SCI is not the only area of care disparity that exists for Medicaid patients. Worse outcomes have been seen in Medicaid patients with cancer treatment, cardiac surgery, and orthopedic procedures.[27-31] Access to care is also different, with primary care physicians being less likely to accept new patients having Medicaid as compared to other insurance types.[32-35] Medicaid coverages vary by state, and in West Virginia, admission to acute rehabilitation facilities is a “non-covered entity” including for patients with SCI,[8] even though SCI is a CMS-compliant diagnosis and the benefits of acute rehabilitation for these patients are well-characterized.[9,36,37] Therefore, elucidation and documentation of these disparities and their long-term effects are important.

This study has some limitations. The sample is small and from one site and thus limits generalization to people outside of WV who experience a traumatic SCI but may be pertinent to other locations with similar payor systems. Furthermore, while the payor model may be specific to our area, it provides important observational data regarding the importance of equitable rehabilitation coverage to this population which can be utilized in other systems and locations. Furthermore, the recruitment of participants many years after their injury was challenging. The data set included people between 4 and 11 years post-injury and we were only able to contact 50 of the 152 (assumed) living patients to complete the CHART survey by telephone. The electronic medical record may not have up-to-date contact information (people who have moved or changed phone numbers or could also be deceased), which may have limited our ability to reach some patients.

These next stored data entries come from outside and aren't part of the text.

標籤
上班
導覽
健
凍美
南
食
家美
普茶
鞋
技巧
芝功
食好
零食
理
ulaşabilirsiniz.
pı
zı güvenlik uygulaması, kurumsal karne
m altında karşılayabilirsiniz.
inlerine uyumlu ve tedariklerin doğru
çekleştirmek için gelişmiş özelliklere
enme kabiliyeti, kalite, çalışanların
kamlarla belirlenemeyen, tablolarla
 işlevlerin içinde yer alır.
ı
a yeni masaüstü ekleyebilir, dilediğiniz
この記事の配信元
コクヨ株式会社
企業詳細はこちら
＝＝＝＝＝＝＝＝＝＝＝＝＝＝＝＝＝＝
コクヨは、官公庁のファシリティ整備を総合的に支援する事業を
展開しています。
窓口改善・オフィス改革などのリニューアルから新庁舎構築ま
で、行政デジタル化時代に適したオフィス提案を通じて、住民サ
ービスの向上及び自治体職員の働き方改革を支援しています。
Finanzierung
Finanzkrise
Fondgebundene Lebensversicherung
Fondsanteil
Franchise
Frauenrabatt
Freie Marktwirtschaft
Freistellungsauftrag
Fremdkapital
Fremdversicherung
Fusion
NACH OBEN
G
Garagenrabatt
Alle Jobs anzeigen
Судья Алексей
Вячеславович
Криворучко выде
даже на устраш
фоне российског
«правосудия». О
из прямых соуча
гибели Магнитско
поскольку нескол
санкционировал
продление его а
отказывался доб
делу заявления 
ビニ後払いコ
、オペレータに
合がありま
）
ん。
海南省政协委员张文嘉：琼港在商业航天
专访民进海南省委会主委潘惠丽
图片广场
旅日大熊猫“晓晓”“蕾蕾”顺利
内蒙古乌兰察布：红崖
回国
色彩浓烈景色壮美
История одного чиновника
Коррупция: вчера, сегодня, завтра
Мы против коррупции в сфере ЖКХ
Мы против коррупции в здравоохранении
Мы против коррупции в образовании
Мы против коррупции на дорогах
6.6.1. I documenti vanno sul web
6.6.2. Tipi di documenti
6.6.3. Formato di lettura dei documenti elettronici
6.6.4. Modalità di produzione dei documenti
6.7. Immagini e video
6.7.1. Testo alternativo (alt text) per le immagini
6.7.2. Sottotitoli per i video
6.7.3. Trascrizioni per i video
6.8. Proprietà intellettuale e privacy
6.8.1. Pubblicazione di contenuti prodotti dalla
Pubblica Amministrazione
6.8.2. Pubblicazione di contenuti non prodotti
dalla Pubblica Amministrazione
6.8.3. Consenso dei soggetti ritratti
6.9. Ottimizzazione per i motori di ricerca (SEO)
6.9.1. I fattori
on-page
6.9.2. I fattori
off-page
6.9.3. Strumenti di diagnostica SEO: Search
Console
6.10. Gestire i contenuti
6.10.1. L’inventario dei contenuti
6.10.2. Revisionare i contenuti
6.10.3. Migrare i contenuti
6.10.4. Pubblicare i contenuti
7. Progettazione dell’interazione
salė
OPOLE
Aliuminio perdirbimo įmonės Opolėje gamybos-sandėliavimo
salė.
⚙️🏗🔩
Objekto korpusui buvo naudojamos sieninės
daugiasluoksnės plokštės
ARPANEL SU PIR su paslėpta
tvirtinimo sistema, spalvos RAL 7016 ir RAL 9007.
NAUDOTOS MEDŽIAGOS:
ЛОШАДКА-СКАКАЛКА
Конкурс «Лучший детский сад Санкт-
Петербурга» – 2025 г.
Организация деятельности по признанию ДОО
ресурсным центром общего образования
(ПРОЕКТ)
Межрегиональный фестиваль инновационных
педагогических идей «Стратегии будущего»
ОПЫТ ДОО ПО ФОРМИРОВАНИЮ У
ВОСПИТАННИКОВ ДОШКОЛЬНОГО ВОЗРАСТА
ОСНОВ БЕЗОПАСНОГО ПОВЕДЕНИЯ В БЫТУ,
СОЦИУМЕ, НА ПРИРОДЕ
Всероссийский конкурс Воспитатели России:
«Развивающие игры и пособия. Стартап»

Contacting people by telephone could have limited our ability to speak to some people due to unanswered or deleted calls from an unknown number. The future studies with in-person administration (e.g., follow-up appointments) could encourage more participation than telephone contact.

This report is one of the few studies exploring long-term outcomes for people with SCI as influenced by insurance coverage. Our results suggest that having Medicaid affects access to post-acute rehabilitation services, which is associated with decreased mobility and less favorable long-term outcomes. The future studies aimed at health-care reform should include information on access to post-acute rehabilitation services, especially for those with life-altering events such as SCI, to ensure equitable, high-quality care for everyone.

CONCLUSION

This study examines the long-term impact of access to post-acute rehabilitation services as a potential predictor of health iniquities for individuals with SCI based on insurance.

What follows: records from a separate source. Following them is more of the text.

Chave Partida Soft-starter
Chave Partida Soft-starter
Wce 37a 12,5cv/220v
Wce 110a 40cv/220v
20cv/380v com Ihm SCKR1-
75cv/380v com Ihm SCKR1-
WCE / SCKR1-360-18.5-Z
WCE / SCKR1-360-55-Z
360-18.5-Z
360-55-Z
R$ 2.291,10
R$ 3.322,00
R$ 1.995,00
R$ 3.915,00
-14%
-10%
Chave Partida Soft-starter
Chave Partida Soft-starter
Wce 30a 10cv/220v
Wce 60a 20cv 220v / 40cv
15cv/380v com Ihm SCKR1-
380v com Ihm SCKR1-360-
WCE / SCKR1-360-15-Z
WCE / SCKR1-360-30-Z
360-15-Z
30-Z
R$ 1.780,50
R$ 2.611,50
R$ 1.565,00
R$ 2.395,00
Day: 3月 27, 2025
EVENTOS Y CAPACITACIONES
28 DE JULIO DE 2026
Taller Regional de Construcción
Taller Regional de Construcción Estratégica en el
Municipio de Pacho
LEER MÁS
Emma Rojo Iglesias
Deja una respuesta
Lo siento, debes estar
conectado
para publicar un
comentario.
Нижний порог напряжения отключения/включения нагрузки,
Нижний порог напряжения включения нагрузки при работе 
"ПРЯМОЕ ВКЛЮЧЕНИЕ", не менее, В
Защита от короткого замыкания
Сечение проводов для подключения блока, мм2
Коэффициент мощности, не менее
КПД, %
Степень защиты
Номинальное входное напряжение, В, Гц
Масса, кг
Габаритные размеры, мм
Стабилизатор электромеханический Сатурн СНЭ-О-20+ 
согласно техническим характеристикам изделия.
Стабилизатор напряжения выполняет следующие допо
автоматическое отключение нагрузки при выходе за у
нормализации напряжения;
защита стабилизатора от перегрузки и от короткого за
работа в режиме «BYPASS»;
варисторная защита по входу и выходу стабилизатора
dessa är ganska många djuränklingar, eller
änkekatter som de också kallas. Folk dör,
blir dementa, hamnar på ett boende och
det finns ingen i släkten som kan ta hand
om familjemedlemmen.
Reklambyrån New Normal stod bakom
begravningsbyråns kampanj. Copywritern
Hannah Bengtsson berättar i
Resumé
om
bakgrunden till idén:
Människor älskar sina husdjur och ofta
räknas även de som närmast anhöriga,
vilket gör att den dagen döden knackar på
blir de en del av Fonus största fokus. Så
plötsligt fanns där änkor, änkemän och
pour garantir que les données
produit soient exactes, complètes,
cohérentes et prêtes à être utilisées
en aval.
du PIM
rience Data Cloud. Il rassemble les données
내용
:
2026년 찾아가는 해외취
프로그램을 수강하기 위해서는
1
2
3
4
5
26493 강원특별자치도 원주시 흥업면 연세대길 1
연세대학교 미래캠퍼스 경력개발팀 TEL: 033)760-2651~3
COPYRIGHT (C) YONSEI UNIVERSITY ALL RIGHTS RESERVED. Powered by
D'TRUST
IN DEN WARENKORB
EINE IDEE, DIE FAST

People with traumatic SCI who are in receipt of rehabilitation services report less physical impairment and greater long-term integration and engagement in their social community. Health equity ensures, everyone receives the best available care to optimize recovery. However, people with Medicaid insurance may be denied the immediate rehabilitation care; they require based on insurance coverage leading to sub-optimum recovery.

Declaration of patient consent

The authors certify that they have obtained all appropriate patient consent.

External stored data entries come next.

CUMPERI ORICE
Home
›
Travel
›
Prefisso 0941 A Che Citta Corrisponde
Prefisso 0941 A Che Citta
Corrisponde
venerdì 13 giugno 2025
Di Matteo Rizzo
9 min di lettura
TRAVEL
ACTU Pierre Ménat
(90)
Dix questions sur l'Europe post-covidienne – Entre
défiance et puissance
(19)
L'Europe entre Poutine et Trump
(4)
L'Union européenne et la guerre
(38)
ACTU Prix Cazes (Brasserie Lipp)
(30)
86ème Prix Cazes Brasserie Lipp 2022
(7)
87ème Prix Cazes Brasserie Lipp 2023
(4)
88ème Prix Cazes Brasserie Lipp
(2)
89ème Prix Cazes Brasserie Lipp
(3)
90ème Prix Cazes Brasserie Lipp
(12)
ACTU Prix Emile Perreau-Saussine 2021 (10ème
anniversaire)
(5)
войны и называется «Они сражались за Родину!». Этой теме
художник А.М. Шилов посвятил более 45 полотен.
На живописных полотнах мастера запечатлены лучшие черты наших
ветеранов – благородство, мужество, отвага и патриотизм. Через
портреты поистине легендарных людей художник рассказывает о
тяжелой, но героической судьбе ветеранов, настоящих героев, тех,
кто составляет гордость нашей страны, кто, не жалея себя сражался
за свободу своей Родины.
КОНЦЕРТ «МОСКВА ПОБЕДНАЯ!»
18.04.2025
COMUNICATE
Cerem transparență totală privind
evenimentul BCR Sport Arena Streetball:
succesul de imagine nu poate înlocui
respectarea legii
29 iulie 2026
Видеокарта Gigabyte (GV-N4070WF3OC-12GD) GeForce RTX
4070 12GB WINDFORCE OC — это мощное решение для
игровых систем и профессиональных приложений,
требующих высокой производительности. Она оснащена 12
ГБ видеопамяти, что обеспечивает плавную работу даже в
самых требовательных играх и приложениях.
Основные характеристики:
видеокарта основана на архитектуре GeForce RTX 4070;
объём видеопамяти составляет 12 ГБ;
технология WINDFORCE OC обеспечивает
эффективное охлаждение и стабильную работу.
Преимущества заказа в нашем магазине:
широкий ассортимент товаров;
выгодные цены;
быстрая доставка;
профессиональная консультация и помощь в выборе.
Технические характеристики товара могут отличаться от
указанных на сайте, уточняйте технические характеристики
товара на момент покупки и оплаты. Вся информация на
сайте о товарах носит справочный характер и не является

Financial support and sponsorship

Research reported in this publication was supported by the National Institute of General Medical Sciences of the National Institutes of Health under Award Number 5U54GM104942-05. The content is solely the authors’ responsibility and does not necessarily represent the official views of the National Institutes of Health.

Conflicts of interest

There are no conflicts of interest to report.